Among 12 RCTs reporting the long-term risk of CRC, 9 RCTs^{8,24,25,28,30,31,59–61} comparing 9 interventions with 160,101 participants (Figure 2A) treated for 3.2–10 years were included in the NMA of the long-term CRC incidence. Seven RCTs^{24,25,60–64} comparing seven interventions (Figure 2B) with 24,001 participants treated for approximately 2.6–10 years were included in the NMA of the long-term CRC mortality. Duration of follow-up among these 12 trials ranged from around six to more than 20 years. Mean age of the population was 60 years. All trials with long-term follow-up data were double-blinded and placebo-controlled, except one (open control design).²⁴

Figure 2 Network plots of chemopreventive agents tested in RCTS (follow-up 0–≥20 years) for (A) long-term risk of CRC incidence (B) long-term risk of CRC mortality.

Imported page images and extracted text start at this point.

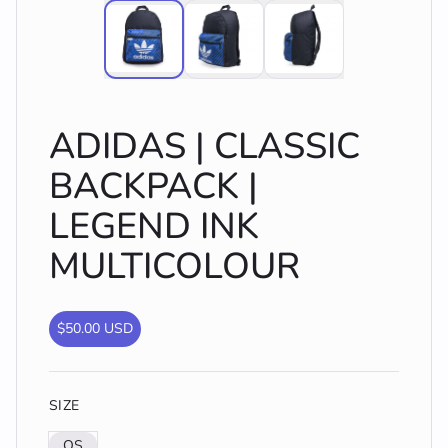
ADIDAS | CLASSIC
BACKPACK |
LEGEND INK
MULTICOLOUR
$50.00 USD
SIZE
OS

Abbreviations: RCT, randomized controlled trials; CRC, colorectal cancer; ASA, asprin; HD, high-dose; LD, low-dose; VLD, very-low-dose; VitaminB12; B6, vitamin B6; CA, calcium; AO, antioxidants; FA, folic acid; VD, vitamin D.

Safety outcomes for aspirin at different doses were available from 25 RCTs (Tables S3.9, S3.10 in Supplement 3), including 11 primary and 14 secondary CVD prevention trials in average-risk individuals for CRC with an average follow-up of 1–10 years. Characteristics of all studies reporting safety outcomes are presented in Table S3.10 in Supplement 3.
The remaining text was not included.